The point-slope form is a way to write the equation of a line. It is useful when you know the slope of a line and one point on the line. The form is written as:

• \( y - y_1 = m(x - x_1) \)

Here, \(m\) represents the slope of the line, and \((x_1, y_1)\) is a given point on the line.
To use this form

• Replace \(x_1\) and \(y_1\) with the coordinates of the point.
• Replace \(m\) with the slope.

This gives you the equation specific to the line passing through the known point.
In our exercise, the point given is \((-1,0)\) and the slope is \(\frac{3}{4}\). So, we substitute these values into the formula like so:

• \(y - 0 = \frac{3}{4}(x - (-1))\)

This form can then be simplified to help plot or understand the line's behavior.

The y-intercept is where the line crosses the y-axis on a graph. It is an important feature of a linear equation written in slope-intercept form \(y = mx + b\), where \(b\) is the y-intercept.
In a graph, the y-intercept tells us at what point the line meets the vertical axis. It provides a starting point to draw the rest of the line when you have the slope.
In the equation from our exercise \(y = \frac{3}{4}x + \frac{3}{4}\):

• The term \(\frac{3}{4}\) without the \(x\) is the y-intercept.

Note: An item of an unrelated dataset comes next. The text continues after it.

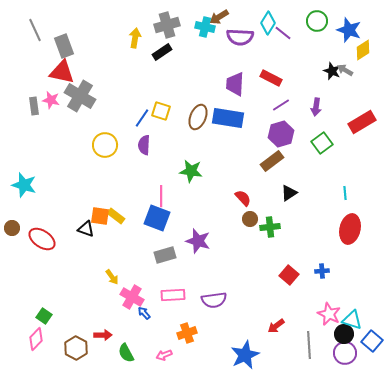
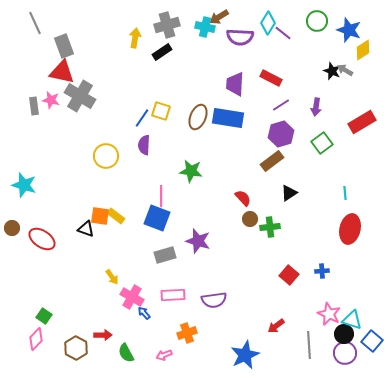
gray line at (35, 30): moved 7 px up
yellow circle at (105, 145): moved 1 px right, 11 px down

This means the line will cross the y-axis at \(y = \frac{3}{4}\). Knowing the y-intercept helps in quickly plotting the line on a graph because you immediately know a point on that line.

The slope of a line describes its steepness and direction, calculated as "rise over run." It is represented by \(m\) in the equation of a line. Slope is a crucial aspect because it tells you how the line rises or falls as you move along it.

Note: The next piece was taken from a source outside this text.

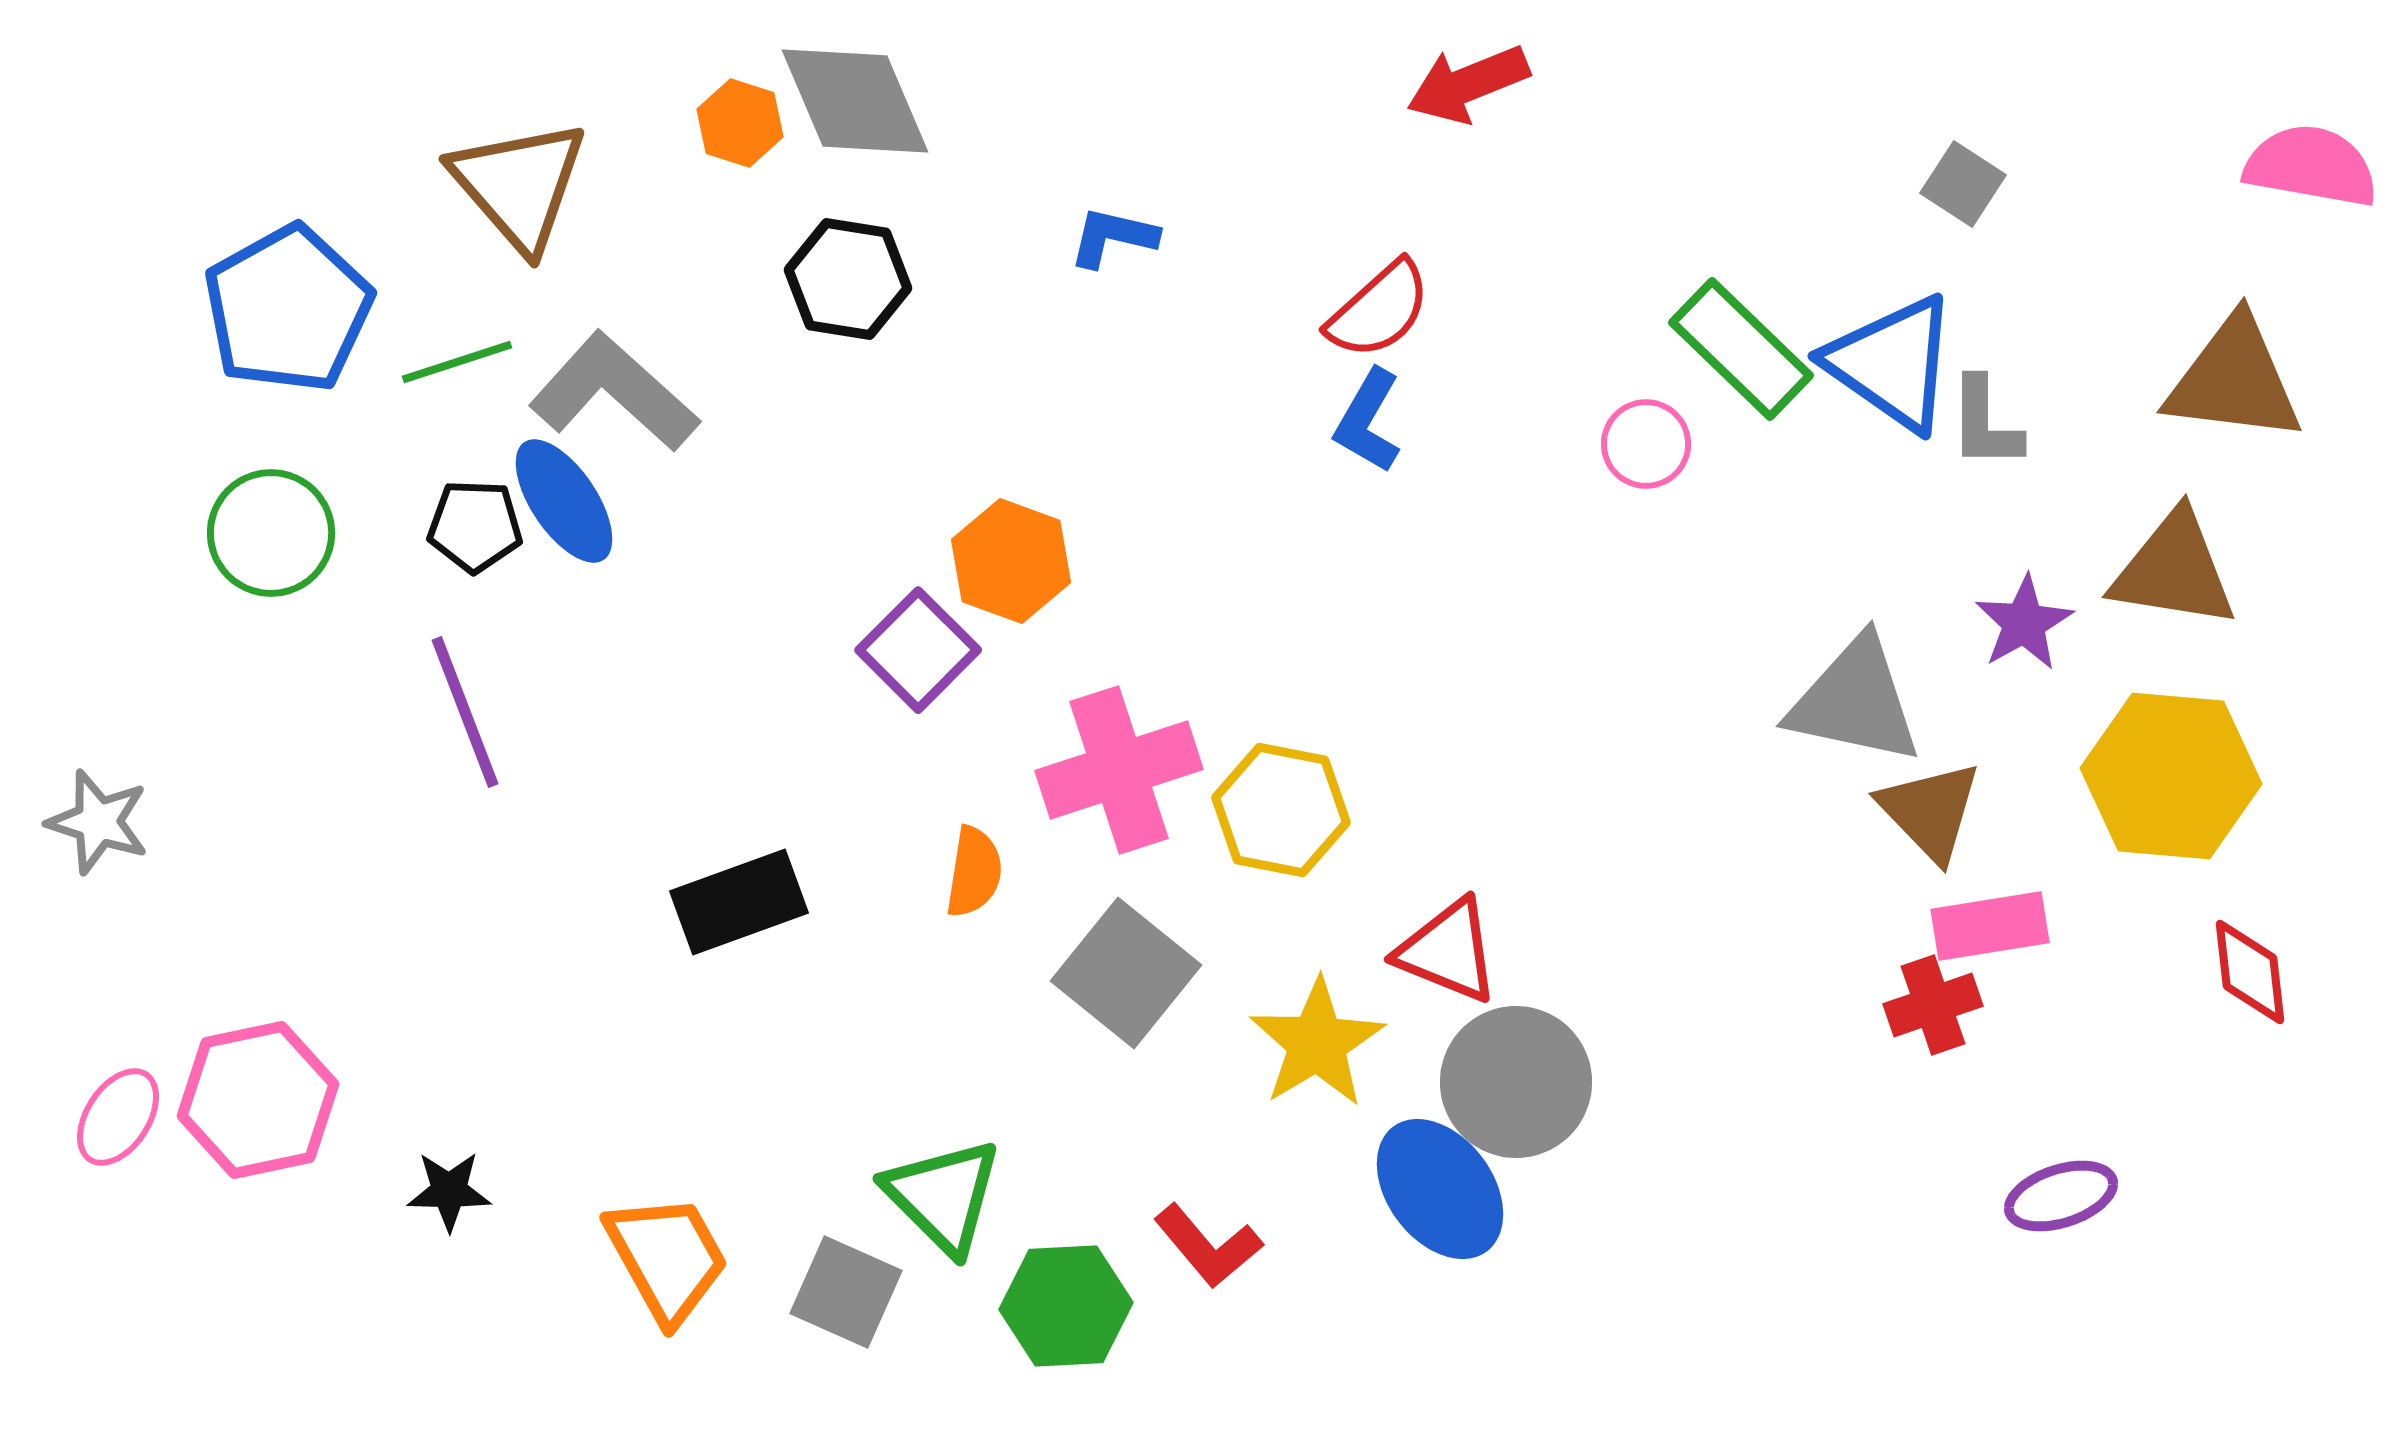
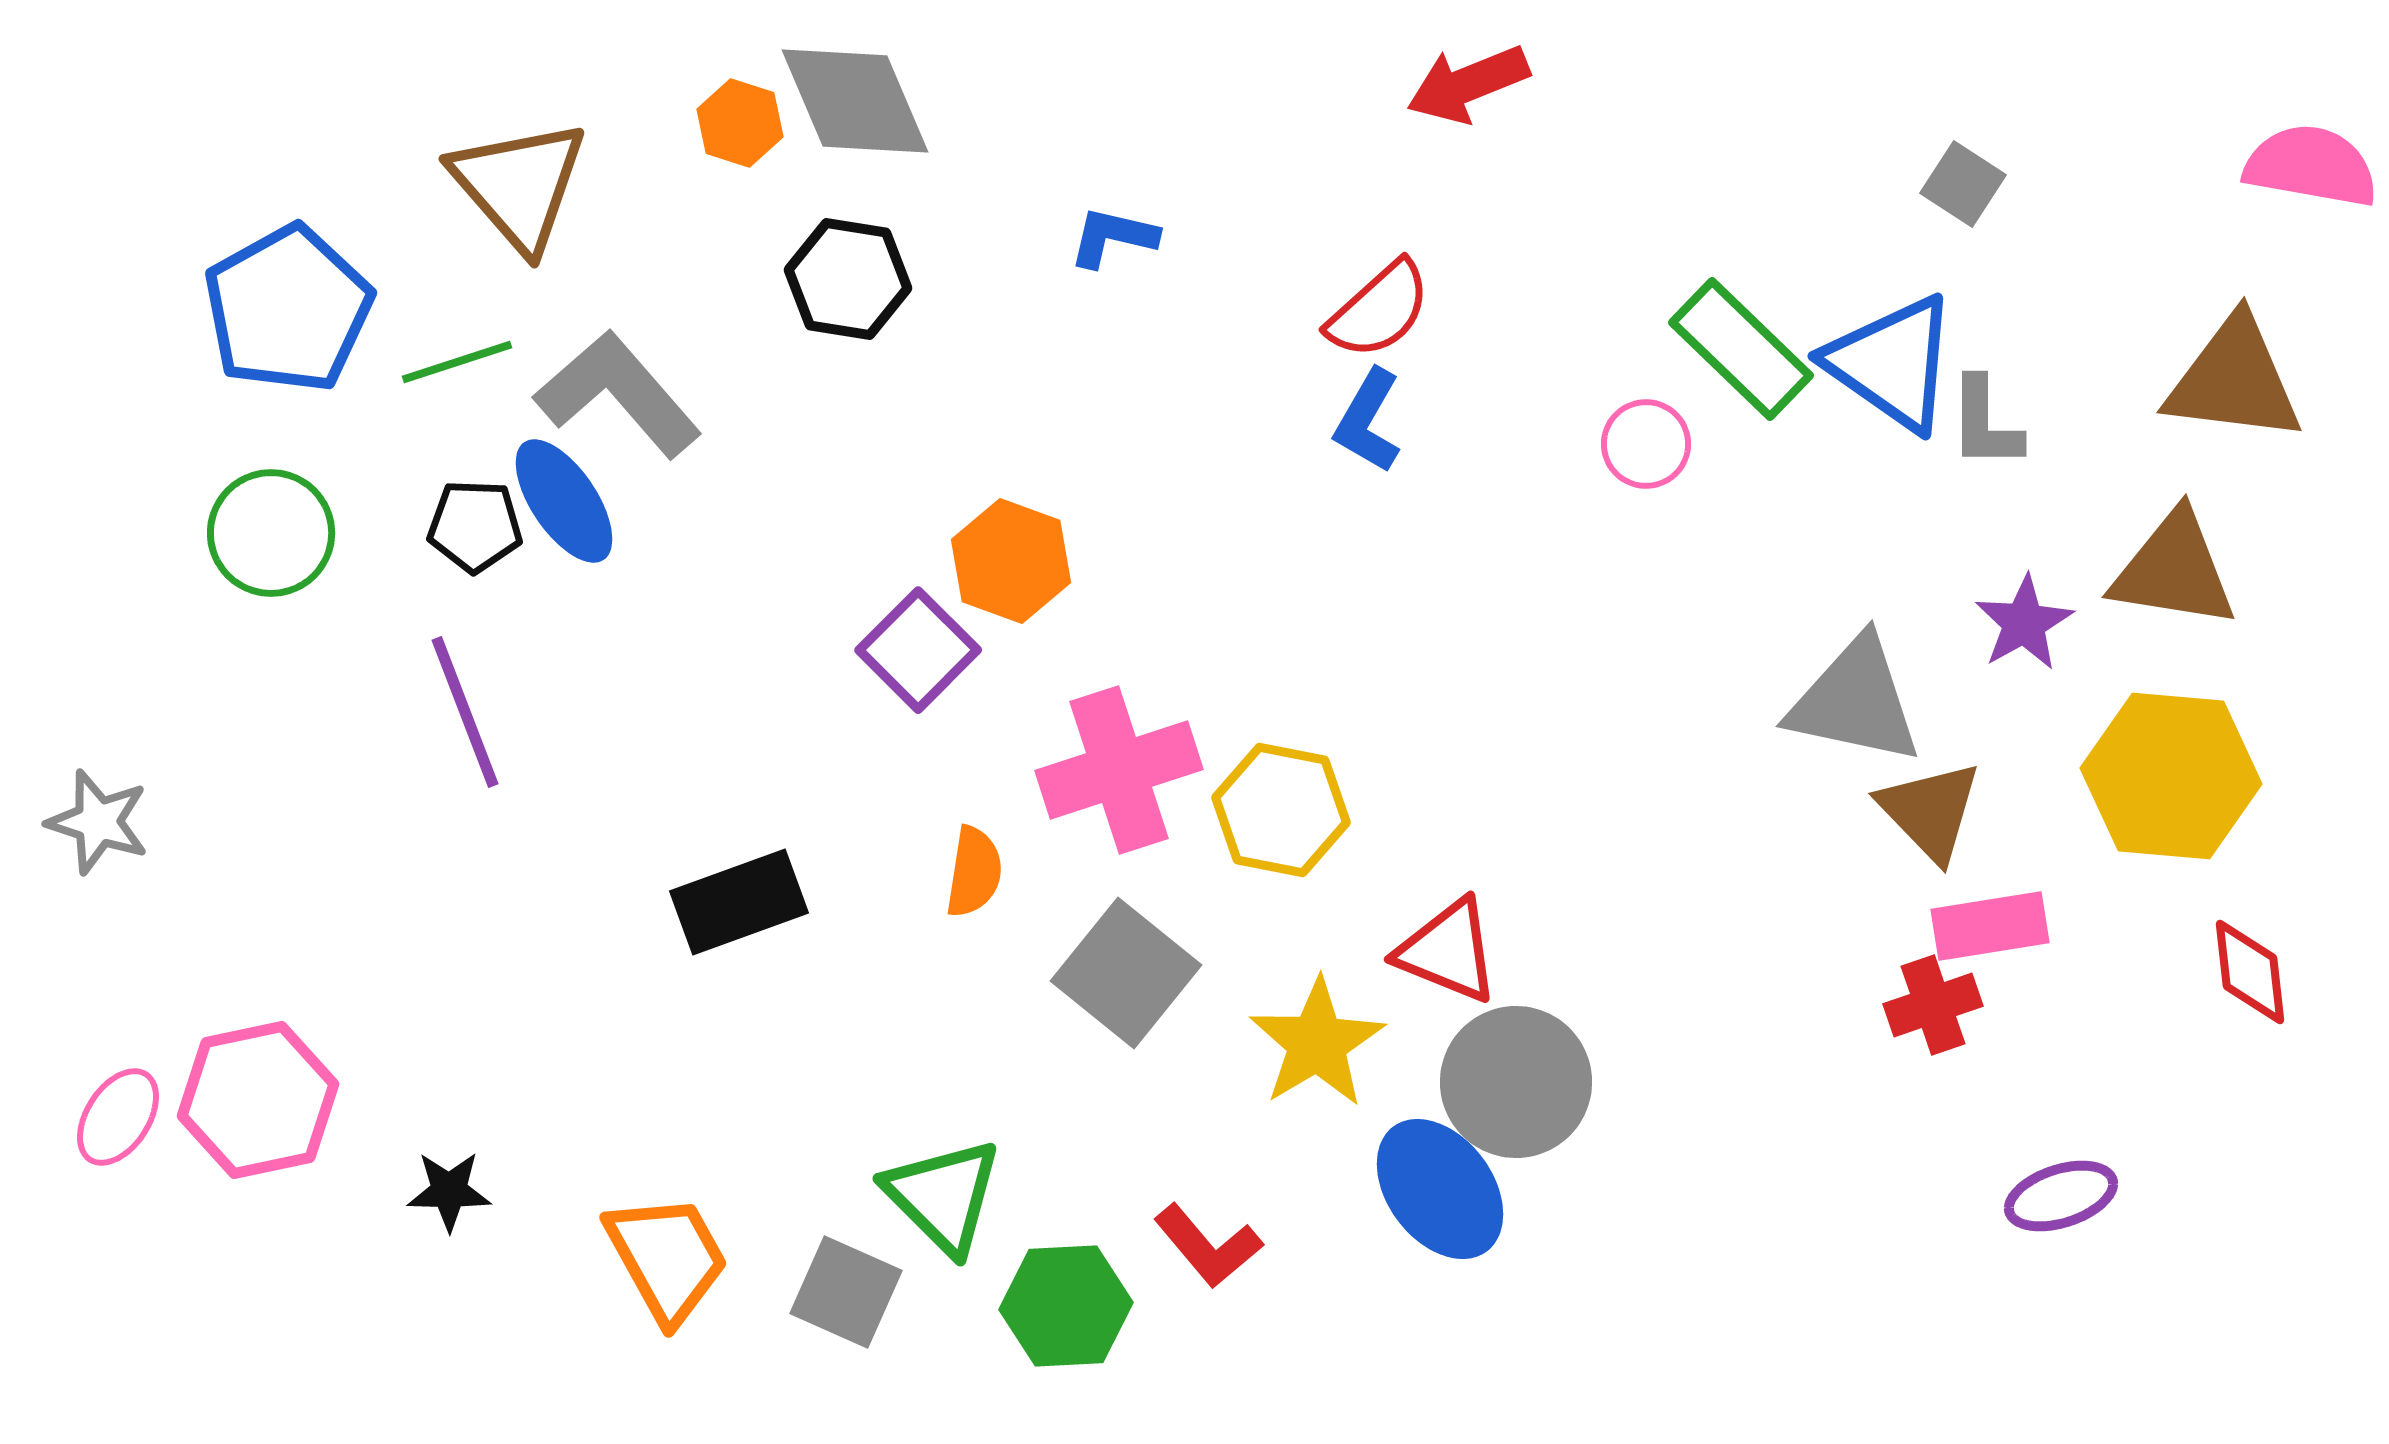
gray L-shape at (614, 392): moved 4 px right, 2 px down; rotated 7 degrees clockwise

• A positive slope means the line rises from left to right.
• A negative slope means the line falls from left to right.
• A zero slope means the line is horizontal.
• An undefined slope means the line is vertical.

The slope formula is \(m = \frac{\text{change in } y}{\text{change in } x}\).
For our exercise, the slope \(m\) is \(\frac{3}{4}\). This indicates that for every 4 units you move right along the x-axis, the line moves up 3 units. Using these small movements, you can plot the line by starting from one point and using the slope to find another point.